The Central Features of the Virginia Plan
On May 29, Edmund Randolph introduced the Virginia Plan containing 15 Resolutions.
Why Was the Virginia Plan Necessary?
Echoing, Madison’s Vices of April 1787, he itemized five reasons why the Articles of Confederation must be radically altered.
- “It does not provide against foreign attacks.”
- “It does not secure Harmony to the States.”
- “It is incapable of producing certain blessings to the States.”
- “It cannot defend itself against encroachments.”
- “It is not superior to State constitutions.”
Key Features of the Virginia Plan
The single most important reason why the delegates were gathered was because of what Madison referred to as the multiplicity, mutability, and injustice of legislation at the state level. To correct these deficiencies, the Virginia Plan removed the state legislatures both structurally, and in terms of powers, from any place in the new continental arrangement. Most importantly,
- The National Legislature should consist of two branches.
- The people of each State should elect the First Branch of the National Legislature. The Second Branch of the National Legislature should be elected by the first.
- The National Legislature shall have power “to legislate in all cases to which the separate States are incompetent,” and “to negative all laws passed by the States, contravening in the opinion of the National Legislature the articles of Union.”
- The National Legislature shall elect a National Executive.
- The Executive and a number of National Judiciary will form a Council of Revision. This Council will review laws passed by the National Legislature and have the power to reject the laws, unless the National Legislature can pass the act again.

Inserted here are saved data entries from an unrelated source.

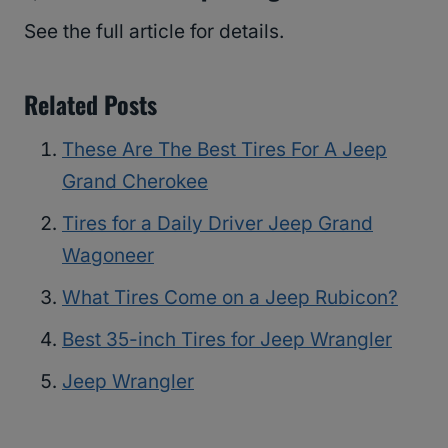
See the full article for details.
Related Posts
These Are The Best Tires For A Jeep
Grand Cherokee
Tires for a Daily Driver Jeep Grand
Wagoneer
What Tires Come on a Jeep Rubicon?
Best 35-inch Tires for Jeep Wrangler
Jeep Wrangler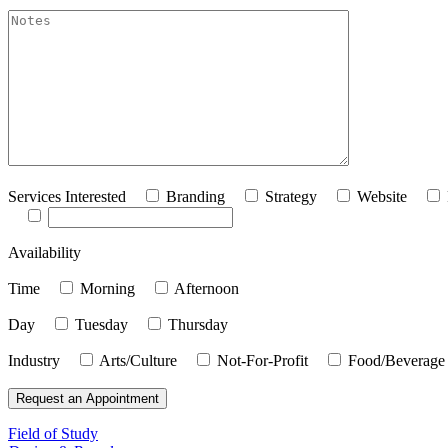
akismet:Notes
Services Interested
Branding
Strategy
Website
Availability
Time
Morning
Afternoon
Day
Tuesday
Thursday
Industry
Arts/Culture
Not-For-Profit
Food/Beverage
Field of Study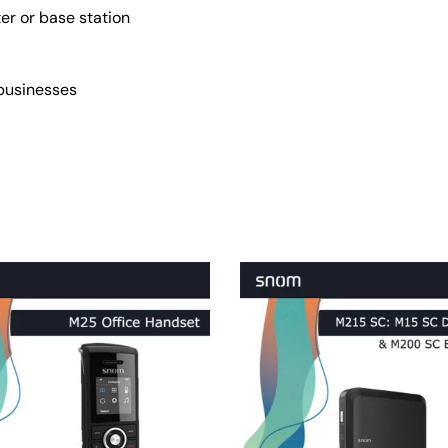
er or base station
 businesses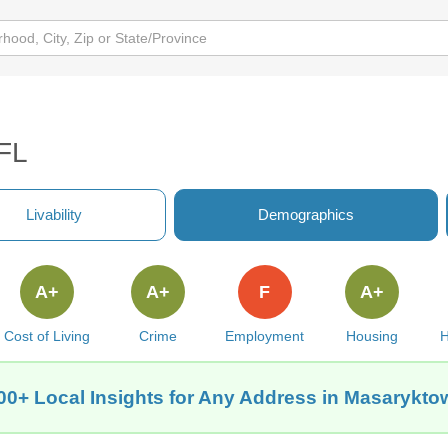
 FL
Livability
Demographics
A+
A+
F
A+
Cost of Living
Crime
Employment
Housing
H
00+ Local Insights for Any Address in Masarykto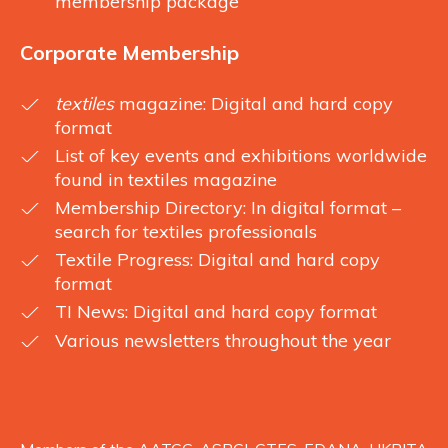
membership package
Corporate Membership
textiles
magazine: Digital and hard copy
format
List of key events and exhibitions worldwide
found in textiles magazine
Membership Directory: In digital format –
search for textiles professionals
Textile Progress: Digital and hard copy
format
TI News: Digital and hard copy format
Various newsletters throughout the year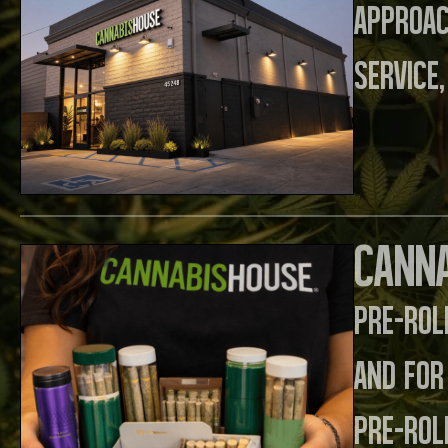
approa
service,
Canna
Pre-rol
and for
pre-rol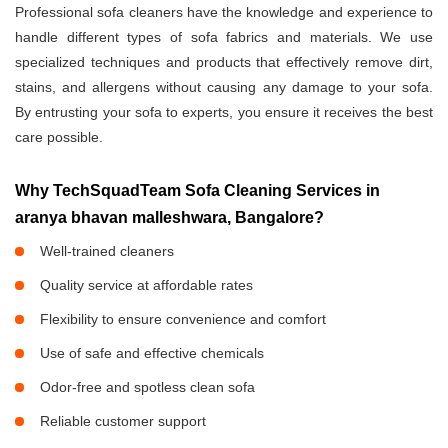
Professional sofa cleaners have the knowledge and experience to
handle different types of sofa fabrics and materials. We use
specialized techniques and products that effectively remove dirt,
stains, and allergens without causing any damage to your sofa.
By entrusting your sofa to experts, you ensure it receives the best
care possible.
Why TechSquadTeam Sofa Cleaning Services in
aranya bhavan malleshwara, Bangalore?
Well-trained cleaners
Quality service at affordable rates
Flexibility to ensure convenience and comfort
Use of safe and effective chemicals
Odor-free and spotless clean sofa
Reliable customer support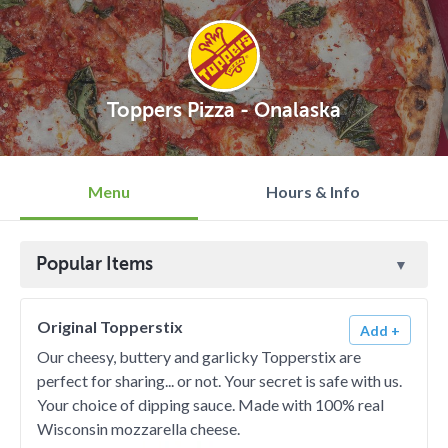
Toppers Pizza - Onalaska
Menu
Hours & Info
Popular Items
Original Topperstix
Add +
Our cheesy, buttery and garlicky Topperstix are
perfect for sharing... or not. Your secret is safe with us.
Your choice of dipping sauce. Made with 100% real
Wisconsin mozzarella cheese.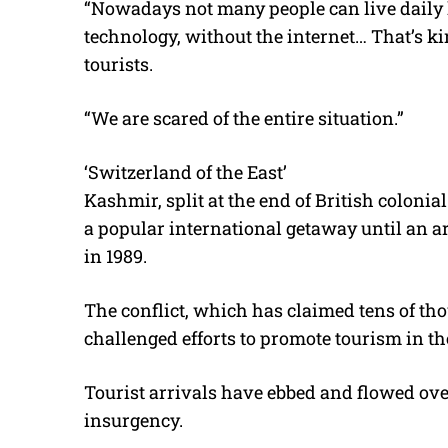
“Nowadays not many people can live daily 
technology, without the internet… That’s kin
tourists.
“We are scared of the entire situation.”
‘Switzerland of the East’
Kashmir, split at the end of British coloni
a popular international getaway until an 
in 1989.
The conflict, which has claimed tens of tho
challenged efforts to promote tourism in the
Tourist arrivals have ebbed and flowed over 
insurgency.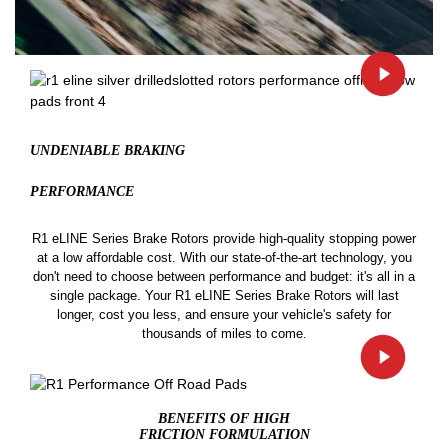
UNDENIABLE BRAKING
PERFORMANCE
R1 eLINE Series Brake Rotors provide high-quality stopping power
at a low affordable cost. With our state-of-the-art technology, you
don't need to choose between performance and budget: it's all in a
single package. Your R1 eLINE Series Brake Rotors will last
longer, cost you less, and ensure your vehicle's safety for
thousands of miles to come.
BENEFITS OF HIGH
FRICTION FORMULATION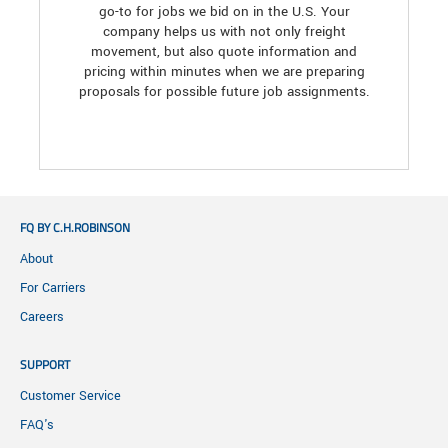
go-to for jobs we bid on in the U.S. Your
company helps us with not only freight
movement, but also quote information and
pricing within minutes when we are preparing
proposals for possible future job assignments.
FQ BY C.H.ROBINSON
About
For Carriers
Careers
SUPPORT
Customer Service
FAQ's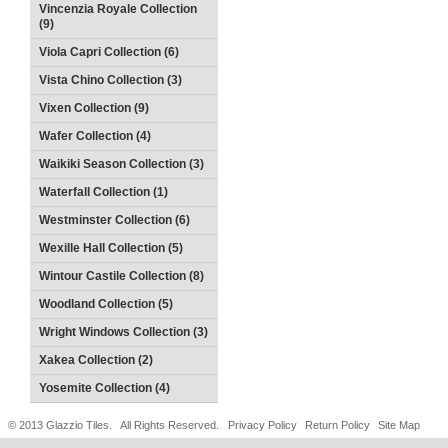
Vincenzia Royale Collection
(9)
Viola Capri Collection (6)
Vista Chino Collection (3)
Vixen Collection (9)
Wafer Collection (4)
Waikiki Season Collection (3)
Waterfall Collection (1)
Westminster Collection (6)
Wexille Hall Collection (5)
Wintour Castile Collection (8)
Woodland Collection (5)
Wright Windows Collection (3)
Xakea Collection (2)
Yosemite Collection (4)
© 2013 Glazzio Tiles. All Rights Reserved.
Privacy Policy
Return Policy
Site Map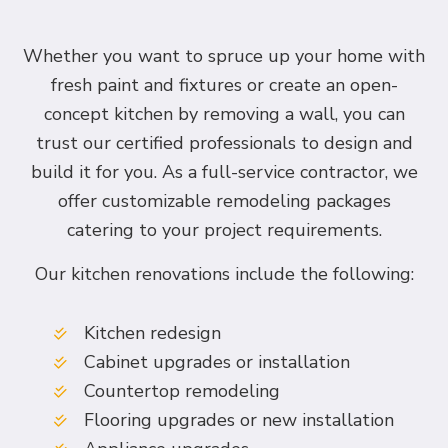
Whether you want to spruce up your home with
fresh paint and fixtures or create an open-
concept kitchen by removing a wall, you can
trust our certified professionals to design and
build it for you. As a full-service contractor, we
offer customizable remodeling packages
catering to your project requirements.
Our kitchen renovations include the following:
Kitchen redesign
Cabinet upgrades or installation
Countertop remodeling
Flooring upgrades or new installation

- The National Legislature will create the National Judiciary. The structure will consist of one or more supreme tribunals and inferior tribunals. Judges will be appointed for life, during good behavior.
- State Legislatures, Executives, and Judges are to be bound by oath to support the Articles.
- The new plan for government should be ratified by the people, through assemblies of representatives chosen by the people.
Madison’s Extended Republic Theory
The “oracle” Montesquieu had argued that for a people to remain free, they must reside in small, homogeneous communities. Public virtue was needed to secure a republic and this sentiment was endangered in large, heterogeneous communities. It is the unique contribution of Madison to challenge this traditional theory of self-government head on. In fact, he stands it on its head! His first verbal articulation of this position occurs on June 6 where he argues that majority faction is the mortal disease of popular government and traditional solutions to factious politics will no longer work. He thus directly challenges the traditional claim that people are happier in small republics. Just the opposite; unless we spread people out over an extended orbit and filter their opinions, passions, and interests through a scheme of representation, then popular government will come to a violent end. This speech is the precursor to the famous Federalist 10 essay and is part of the political theory underlying the Virginia Plan.
There is a division of opinion in the scholarly literature concerning the motivation behind the introduction of the Virginia Plan. Some scholars credit Madison for his strategic brilliance in shifting the attention away from revising the Articles of Confederation to this new and bold plan. Other interpreters point out that it was introduced by Virginia, the largest state, that would benefit in terms of representation at the expense of the smaller states who received equal representation under the Articles of Confederation. A number of political theorists portray the Virginia Plan as making the novel case for “the large republic” theory over against the traditional “small republic” theory articulated by Roger Sherman on June 6. What is clear from both Randolph’s arguments on May 29 and Madison’s position on June 6 is that the Virginians saw state legislatures, in both large and small states, as dangerous to liberty and justice. What is also clear is that Madison sees no principled reason for the equal representation of states qua states.)